After graduation, Hosch went on to work for the Asbury Park Housing Authority, where she helped build affordable housing in the city. She married Ira J. Hosch, an officer in the U.S. Army, before he was deployed to Europe and Africa during World War II. The couple had two children after he returned. They moved to Fort Meyers, Florida in 1973, where Hosch worked as executive director of the United Way of Lee County.
Eighty years after her graduation, Hosch sees many differences between then and now, but the change that strikes her the most is the technology students have at their disposal. When she was a student everything was written by hand; she didn’t even have access to a typewriter. She believes that in the not-so-distant future the art of writing handwritten notes will become obsolete.
“I wrote a letter to my great-granddaughter when she was born eight years ago, and I said, ‘The reason I am writing you is I want you to see what handwriting looked like in the old days,’’ Hosch said.
In comparison to Hosch, John Archibald, who will turn 97 in July, might seem young. But his memories of his times at Rutgers – from marching with a rifle at Neilson field as a member of the ROTC to shooting a pistol in the range in the basement of the College Avenue Gym to his recollection of how segregation created roadblocks and hardship in the lives of people he knew – bring to light some of the significant chapters in history.
Archibald, Class of 1943, grew up in Middlebush, a small village that is part of Franklin Township, a few miles from campus.
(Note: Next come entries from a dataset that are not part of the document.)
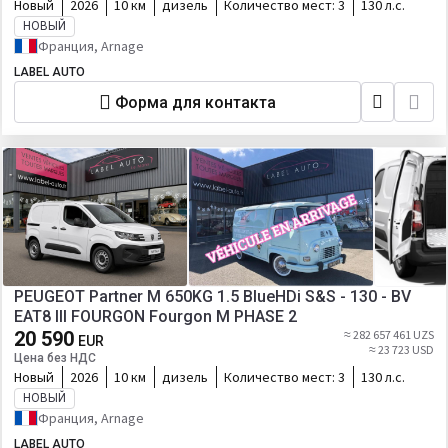
Новый
2026
10 км
дизель
Количество мест:
3
130 л.с.
НОВЫЙ
Франция, Arnage
LABEL AUTO
Форма для контакта
PEUGEOT Partner M 650KG 1.5 BlueHDi S&S - 130 - BV
EAT8 III FOURGON Fourgon M PHASE 2
20 590
≈ 282 657 461 UZS
EUR
≈ 23 723 USD
Цена без НДС
Новый
2026
10 км
дизель
Количество мест:
3
130 л.с.
НОВЫЙ
Франция, Arnage
LABEL AUTO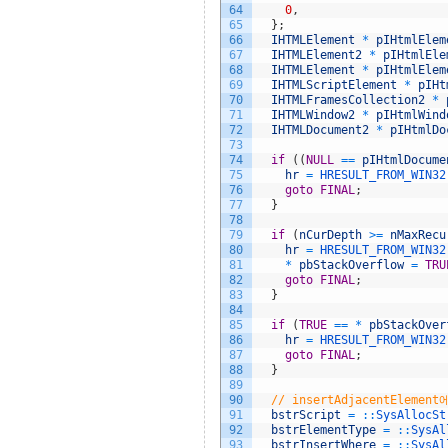
64
0
,
65
}
;
66
IHTMLElement
*
pIHtmlElem
67
IHTMLElement2
*
pIHtmlEle
68
IHTMLElement
*
pIHtmlElem
69
IHTMLScriptElement
*
pIHt
70
IHTMLFramesCollection2
*
71
IHTMLWindow2
*
pIHtmlWind
72
IHTMLDocument2
*
pIHtmlDo
73
74
if
(
(
NULL
==
pIHtmlDocume
75
hr
=
HRESULT_FROM_WIN32
76
goto
FINAL
;
77
}
78
79
if
(
nCurDepth
>=
nMaxRecu
80
hr
=
HRESULT_FROM_WIN32
81
*
pbStackOverflow
=
TRU
82
goto
FINAL
;
83
}
84
85
if
(
TRUE
==
*
pbStackOver
86
hr
=
HRESULT_FROM_WIN32
87
goto
FINAL
;
88
}
89
90
// insertAdjacentElem
91
bstrScript
=
::
SysAllocSt
92
bstrElementType
=
::
SysAl
93
bstrInsertWhere
=
::
SysAl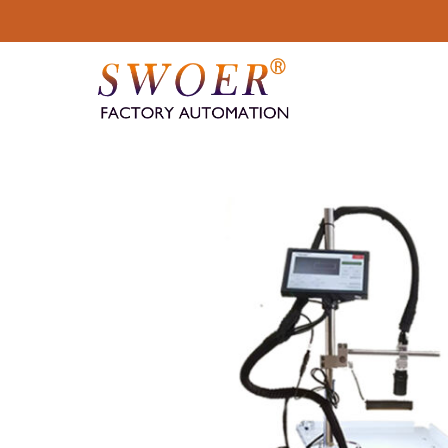
콘
텐
츠
로
건
너
뛰
기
His father was a professor at the university and friends with Rutgers’ celebrated alumnus Paul Robeson. Archibald recalls going to see Robeson perform at the College Avenue Gym and talking with his father about the barriers Robeson faced because of segregation, which was legal at the time.
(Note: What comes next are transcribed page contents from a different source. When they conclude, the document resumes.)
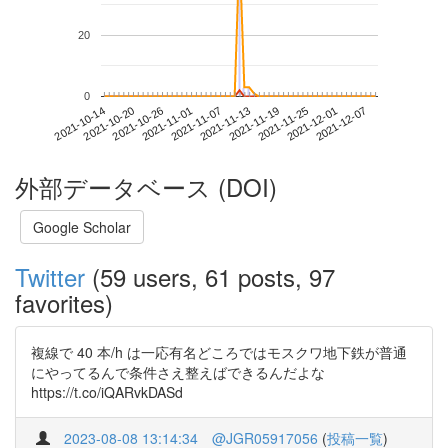
20
0
2021-12-01
2021-10-14
2021-11-01
2021-11-19
2021-12-07
2021-10-20
2021-11-07
2021-11-25
2021-10-26
2021-11-13
外部データベース (DOI)
Google Scholar
Twitter
(59 users, 61 posts, 97
favorites)
複線で 40 本/h は一応有名どころではモスクワ地下鉄が普通
にやってるんで条件さえ整えばできるんだよな
https://t.co/iQARvkDASd
2023-08-08 13:14:34
@JGR05917056
(
投稿一覧
)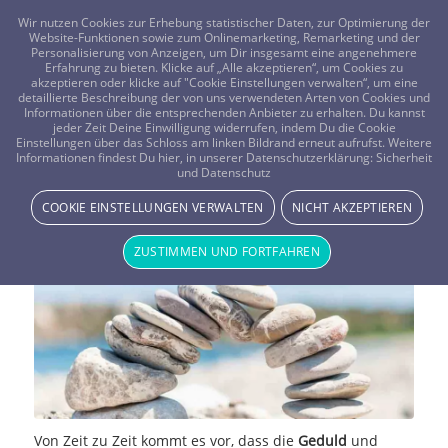
FRAGEN? KOSTENLOS ANRUFEN:
0800-8478266
Wir nutzen Cookies zur Erhebung statistischer Daten, zur Optimierung der
Website-Funktionen sowie zum Onlinemarketing, Remarketing und der
Personalisierung von Anzeigen, um Dir insgesamt eine angenehmere
Erfahrung zu bieten. Klicke auf „Alle akzeptieren“, um Cookies zu
akzeptieren oder klicke auf "Cookie Einstellungen verwalten“, um eine
detaillierte Beschreibung der von uns verwendeten Arten von Cookies und
Informationen über die entsprechenden Anbieter zu erhalten. Du kannst
jeder Zeit Deine Einwilligung widerrufen, indem Du die Cookie
Wenn die Geduld zum
Einstellungen über das Schloss am linken Bildrand erneut aufrufst. Weitere
Informationen findest Du hier, in unserer Datenschutzerklärung:
Sicherheit
und Datenschutz
Beziehungsproblem wird
COOKIE EINSTELLUNGEN VERWALTEN
NICHT AKZEPTIEREN
HERZ & SCHMERZ
ZUSTIMMEN UND FORTFAHREN
Von Zeit zu Zeit kommt es vor, dass die
Geduld
und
“My father was horrified Paul Robeson couldn’t travel with the glee club, stay in hotels or eat in restaurants when they were on the road,’’ Archibald said. “My father had great compassion for him. He always understood how Paul was disillusioned in a way with the life that he was dealt.’’
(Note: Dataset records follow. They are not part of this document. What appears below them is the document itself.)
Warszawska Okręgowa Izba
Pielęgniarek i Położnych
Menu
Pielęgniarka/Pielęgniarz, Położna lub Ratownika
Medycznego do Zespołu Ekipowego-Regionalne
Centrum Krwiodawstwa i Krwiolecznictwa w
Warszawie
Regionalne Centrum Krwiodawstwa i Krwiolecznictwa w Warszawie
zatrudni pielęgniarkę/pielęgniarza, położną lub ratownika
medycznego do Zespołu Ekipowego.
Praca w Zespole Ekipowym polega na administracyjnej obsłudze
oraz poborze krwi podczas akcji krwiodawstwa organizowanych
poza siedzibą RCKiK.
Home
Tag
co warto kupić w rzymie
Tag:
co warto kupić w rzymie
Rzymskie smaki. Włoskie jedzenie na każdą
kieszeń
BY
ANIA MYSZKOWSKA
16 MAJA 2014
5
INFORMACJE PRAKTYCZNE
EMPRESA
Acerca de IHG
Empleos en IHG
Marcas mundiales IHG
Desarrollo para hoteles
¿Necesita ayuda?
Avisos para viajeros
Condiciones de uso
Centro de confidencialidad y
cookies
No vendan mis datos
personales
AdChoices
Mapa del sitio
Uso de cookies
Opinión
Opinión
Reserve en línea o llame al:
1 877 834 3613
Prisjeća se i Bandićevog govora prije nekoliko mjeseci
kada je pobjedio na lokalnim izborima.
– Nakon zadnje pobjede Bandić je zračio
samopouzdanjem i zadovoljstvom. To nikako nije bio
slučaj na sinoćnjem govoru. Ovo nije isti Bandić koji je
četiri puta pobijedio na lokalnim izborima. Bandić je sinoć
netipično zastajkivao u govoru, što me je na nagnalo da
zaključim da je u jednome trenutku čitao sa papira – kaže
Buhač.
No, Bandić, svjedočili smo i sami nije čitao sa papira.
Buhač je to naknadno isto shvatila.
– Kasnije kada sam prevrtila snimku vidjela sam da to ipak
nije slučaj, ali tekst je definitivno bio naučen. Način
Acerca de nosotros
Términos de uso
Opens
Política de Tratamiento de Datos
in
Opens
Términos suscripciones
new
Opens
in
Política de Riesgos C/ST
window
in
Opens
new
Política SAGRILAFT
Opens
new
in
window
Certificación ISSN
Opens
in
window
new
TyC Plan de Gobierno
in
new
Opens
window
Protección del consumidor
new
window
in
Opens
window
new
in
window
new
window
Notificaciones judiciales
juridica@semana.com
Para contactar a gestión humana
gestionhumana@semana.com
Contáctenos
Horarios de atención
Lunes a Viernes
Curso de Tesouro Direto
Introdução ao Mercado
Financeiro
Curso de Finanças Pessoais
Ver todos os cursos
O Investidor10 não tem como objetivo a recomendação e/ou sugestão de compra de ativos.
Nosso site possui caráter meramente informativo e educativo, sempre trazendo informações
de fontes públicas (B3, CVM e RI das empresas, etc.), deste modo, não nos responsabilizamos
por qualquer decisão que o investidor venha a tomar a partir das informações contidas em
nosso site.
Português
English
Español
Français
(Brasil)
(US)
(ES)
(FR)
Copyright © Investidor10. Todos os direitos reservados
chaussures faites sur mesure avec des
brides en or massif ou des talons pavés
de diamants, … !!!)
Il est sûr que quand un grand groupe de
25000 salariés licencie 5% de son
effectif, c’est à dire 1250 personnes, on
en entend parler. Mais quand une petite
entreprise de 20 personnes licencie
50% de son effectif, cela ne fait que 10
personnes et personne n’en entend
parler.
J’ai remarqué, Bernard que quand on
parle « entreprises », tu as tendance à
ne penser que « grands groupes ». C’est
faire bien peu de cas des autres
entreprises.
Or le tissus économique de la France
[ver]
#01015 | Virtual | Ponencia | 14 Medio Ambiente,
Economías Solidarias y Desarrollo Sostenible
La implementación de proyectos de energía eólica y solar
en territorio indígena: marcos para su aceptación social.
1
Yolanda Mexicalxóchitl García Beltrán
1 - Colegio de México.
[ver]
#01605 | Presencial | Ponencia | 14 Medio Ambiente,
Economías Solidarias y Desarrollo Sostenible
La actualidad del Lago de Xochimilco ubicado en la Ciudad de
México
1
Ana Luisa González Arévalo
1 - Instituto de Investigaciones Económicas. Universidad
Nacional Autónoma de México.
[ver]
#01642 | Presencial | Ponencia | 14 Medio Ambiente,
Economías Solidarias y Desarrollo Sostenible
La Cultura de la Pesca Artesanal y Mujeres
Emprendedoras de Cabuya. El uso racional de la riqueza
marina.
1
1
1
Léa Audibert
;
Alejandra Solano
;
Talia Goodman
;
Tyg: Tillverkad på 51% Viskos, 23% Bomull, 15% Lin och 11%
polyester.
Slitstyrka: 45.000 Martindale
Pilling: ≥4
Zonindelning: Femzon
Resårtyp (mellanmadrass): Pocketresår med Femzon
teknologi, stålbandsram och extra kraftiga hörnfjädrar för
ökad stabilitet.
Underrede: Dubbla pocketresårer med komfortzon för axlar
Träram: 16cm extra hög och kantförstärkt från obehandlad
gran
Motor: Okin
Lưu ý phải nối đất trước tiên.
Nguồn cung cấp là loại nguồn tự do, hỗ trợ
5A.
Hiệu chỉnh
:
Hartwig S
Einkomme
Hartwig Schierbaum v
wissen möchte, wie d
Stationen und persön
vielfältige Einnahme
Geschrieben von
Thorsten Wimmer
Archibald started at Rutgers in 1939 and was drafted two years later after the attack on Pearl Harbor. He entered an accelerated track, an option created to allow students to complete their degrees quickly and enter the military.
“Roosevelt was such an inspiring leader and we were ready to go,’’ Archibald remembers. “There was no reluctance. It was in our DNA.’’
The current class of Rutgers students might be surprised that Hosch doesn’t have any words of wisdom to share with them as she approaches her 100th birthday. But that is because she believes they are on the right track.
“I think young people today are doing very well,’’ she said. “They seem to be thriving.”